As we referenced in Whitehair, the common basis for extending
the "dead body exception" has been facts which indicate "'an
especial likelihood of genuine and serious mental distress'"
"'which serve as a guarantee that the claim is not spurious.'" 174
W. Va. at 463, 327 S.E.2d at 443 (quoting Keeton et al.). Given
that this case is still in the early stages of litigation insofar
as no discovery appears to have been taken, we find ourselves in a
difficult situation. On the record before us, we cannot conclude
that the appropriate guarantees against spuriousness are present
sufficient to warrant an extension of the "dead body exception" to
this case. However, we do suggest that if the record below
ultimately demonstrates facts sufficient to guarantee that the
emotional damage claim is not spurious, Appellant may be able to
recover damages for her alleged emotional disturbance arising from
the alleged negligence surrounding the autopsy and extraction of
tissue samples. Accordingly, we hold that an individual may
recover for the negligent infliction of emotional distress upon a
showing of facts sufficient to guarantee that the emotional damage
claim is not spurious. As Prosser & Keeton note,
[w]here the guarantee can be found, and the
mental distress is undoubtedly real and
serious, there may be no good reason to deny
recovery. But cases will obviously be
infrequent in which 'mental disturbance,' not
so severe as to cause physical harm, will
clearly be a serious wrong worthy of redress
and sufficiently attested by the circumstances
of the case.
Keeton et al., supra, § 52, at 362.
Based on the foregoing opinion, the decision of the Circuit
Court of Kanawha County is hereby reversed.
Reversed.
Footnote: 1Appellant now knows that no report will be forthcoming based
on CAMC's admission in its appellate brief filed on August 26,
1992, that the samples are useless because they were removed
following the embalming.
Footnote: 2See n.1, supra.
Footnote: 3While the autopsy report is dated January 10, 1990, it
appears that Appellant may not have learned of its completion until
one day later.
Footnote: 4We note the recent holding of this Court, however, that
[a] defendant may be held liable for
negligently causing a plaintiff to experience
serious emotional distress, after the
plaintiff witnesses a person closely related
to the plaintiff suffer critical injury or
death as a result of the defendant's negligent
conduct, even though such distress did not
result in physical injury, if the serious
emotional distress was reasonably foreseeable.

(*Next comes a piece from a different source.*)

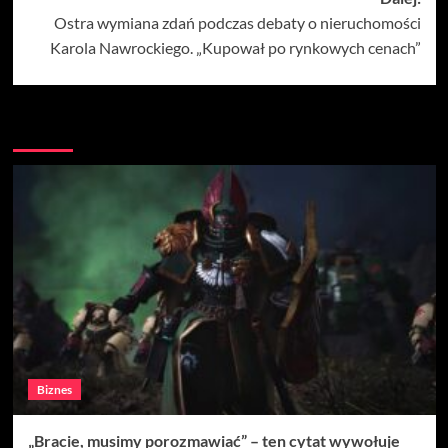
Ostra wymiana zdań podczas debaty o nieruchomości
Karola Nawrockiego. „Kupował po rynkowych cenach”
Więcej
Biznes
„Bracie, musimy porozmawiać” – ten cytat wywołuje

To the extent that Monteleone v. Co-Operative
Transit Co., 128 W. Va. 340, 36 S.E.2d 475
(1945), is inconsistent with our holding in
cases of plaintiff recovery for negligent
infliction of emotional distress, it is
overruled.
Syl. Pt. 1, Heldreth v. Heldreth, No. 21124 (W. Va. filed Dec. 14, 1992). Footnote: 5There are actually two exceptions to the general rule, but only one of the two is applicable to this case. See W. Page Keeton et al., Prosser and Keeton on the Law of Torts, § 54, at 362 (5th ed. 1984) for discussion of other exception.